(Problem description) All the lines below need to be transcribed exactly. Pictures get left out.

(The data)
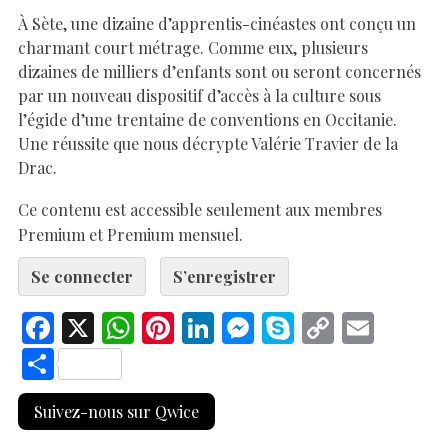
À Sète, une dizaine d’apprentis-cinéastes ont conçu un
charmant court métrage. Comme eux, plusieurs
dizaines de milliers d’enfants sont ou seront concernés
par un nouveau dispositif d’accès à la culture sous
l’égide d’une trentaine de conventions en Occitanie.
Une réussite que nous décrypte Valérie Travier de la
Drac.
Ce contenu est accessible seulement aux membres
Premium et Premium mensuel.
Se connecter
S’enregistrer
F
X
W
Pi
Li
M
S
C
E
ac
h
nt
n
es
k
o
m
S
e
at
er
k
se
y
p
ai
h
Suivez-nous sur Qwice
b
s
es
e
n
p
y
l
ar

(Solution to the exercise)
À Sète, une dizaine d’apprentis-cinéastes ont conçu un
charmant court métrage. Comme eux, plusieurs
dizaines de milliers d’enfants sont ou seront concernés
par un nouveau dispositif d’accès à la culture sous
l’égide d’une trentaine de conventions en Occitanie.
Une réussite que nous décrypte Valérie Travier de la
Drac.
Ce contenu est accessible seulement aux membres
Premium et Premium mensuel.
Se connecter
S’enregistrer
F
X
W
Pi
Li
M
S
C
E
ac
h
nt
n
es
k
o
m
S
e
at
er
k
se
y
p
ai
h
Suivez-nous sur Qwice
b
s
es
e
n
p
y
l
ar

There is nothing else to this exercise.